O que acontece com Cristo e conosco é algo seme­lhante a isso. Quanto mais tiramos do caminho aquilo que agora chamamos de "nós mesmos" e deixamos que ele tome conta de nós, tanto mais nos tornamos aqui­lo que realmente somos. Ele é tão grande que milhões e milhões de "pequenos Cristos", todos diferentes, não se­rão suficientes para expressá-lo plenamente. Foi ele que os fez a todos. Ele inventou — como um escritor inventa os personagens de um romance - todos os homens di­ferentes que vocês e eu devemos ser. Nesse sentido, nos­sos verdadeiros seres estão todos nele, esperando por nós. De nada vale procurar "ser eu mesmo" sem ele. Quan­to mais resisto a ele e tento viver sozinho, tanto mais me deixo dominar por minha hereditariedade, minha criação, meus desejos naturais e o meio em que vivo. Na verdade, aquilo que chamo com tanto orgulho de "eu mesmo" é simplesmente o ponto de encontro de miríades de cadeias de acontecimentos que não foram ini­ciadas por mim e não poderão ser encerradas por mim. Os desejos que chamo de "meus" são meramente os de­sejos vomitados pelo meu organismo físico, incutidos em mim pelo pensamento de outros homens ou mes­mo sugeridos a mim pelos demônios. Ovos, álcool e uma boa noite de sono: eis aí a verdadeira origem da mi­nha decisão de beijar a moça sentada à minha frente na cabine do trem, decisão que, para fazer uma vênia a mim mesmo, considero pessoalíssima e maduramente refletida. A propaganda será a verdadeira origem de mi­nhas idéias políticas, que considero próprias e específi­cas. Em meu estado natural, não sou tanto uma "pes­soa" quanto gosto de pensar que sou: a maior parte da­quilo que chamo de "eu" pode ser facilmente explicada por outros fatores. E só quando me volto para Cristo, quando me entrego à personalidade dele, que começo a ter uma verdadeira personalidade minha.

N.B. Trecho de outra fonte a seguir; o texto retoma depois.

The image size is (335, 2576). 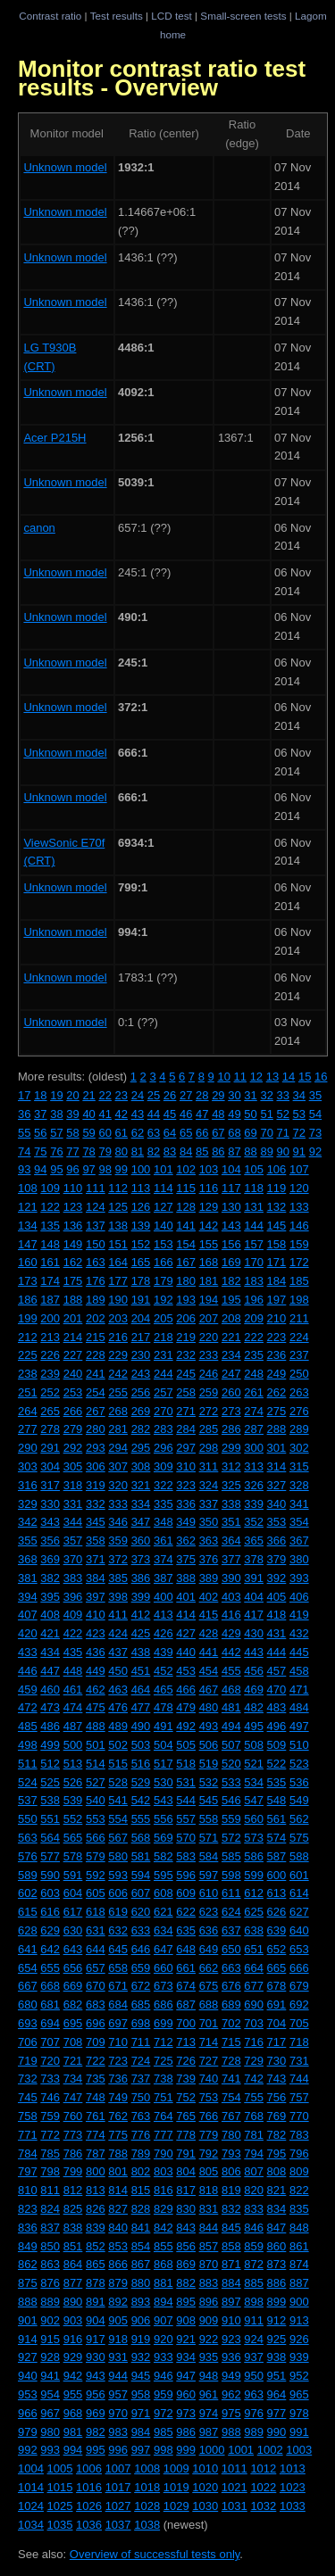 I want to click on 611, so click(x=231, y=1893).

No começo eu disse que há Personalidades em Deus. Agora vou mais longe e afirmo que em nenhum outro lugar há personalidades verdadeiras. Você não terá um eu verdadeiro enquanto não entregar a ele o seu eu. A igualdade ou semelhança existe sobretudo entre os mais "naturais" dos homens, não entre os que se rendem a Cristo. Quão monótona é a semelhança que iguala to­dos os grandes tiranos e conquistadores; quão gloriosa é a diferença dos santos!

Mas o eu precisa ser entregue de verdade. Você tem, por assim dizer, de lançá-lo fora "às cegas". Cristo de fato lhe dará uma personalidade nova, mas não é por causa disso que você deve buscá-lo. Enquanto estiver preocupado com sua personalidade, você não estará ca­minhando na direção dele de modo algum. O primei­ro passo consiste em procurar esquecer completamen­te de si mesmo. Seu novo eu, seu eu verdadeiro (que é de Cristo e também é seu, e é seu justamente porque é dele) não surgirá enquanto você o estiver procurando. Só surgirá quando o objeto de sua procura for ele. Aca­so isso parece estranho? Saiba que o mesmo princípio vigora em assuntos muito mais terrenos. Mesmo na vida social, você jamais causará boa impressão a outras pes­soas enquanto não parar de pensar na impressão que está causando. Mesmo na literatura e na arte, ninguém que se preocupe especificamente com a originalidade pode­rá jamais ser original; ao passo que, se você tentar falar a verdade (sem ligar a mínima a quantas vezes a mesma verdade já foi declarada no passado), nove vezes em dez será original sem percebê-lo. Esse princípio rege a vida inteira, do começo ao fim. Entregue-se, pois assim você encontrará a si mesmo. Perca a sua vida para salvá-la. Submeta-se à morte, à morte cotidiana de suas ambições e dos seus maiores desejos e, no fim, à morte do seu cor­po inteiro: submeta-se a ela com todas as fibras do seu ser, e você encontrará a vida eterna. Não guarde nada para si. Nada que você não deu chegará a ser verdadei­ramente seu. Nada que não tiver morrido chegará a ser ressuscitado dos mortos. Se você buscar a si mesmo, no fim só encontrará o ódio, a solidão, o desespero, a fúria, a ruína e a podridão. Se buscar a Cristo, o encontrará; e, junto com ele, encontrará todas as coisas.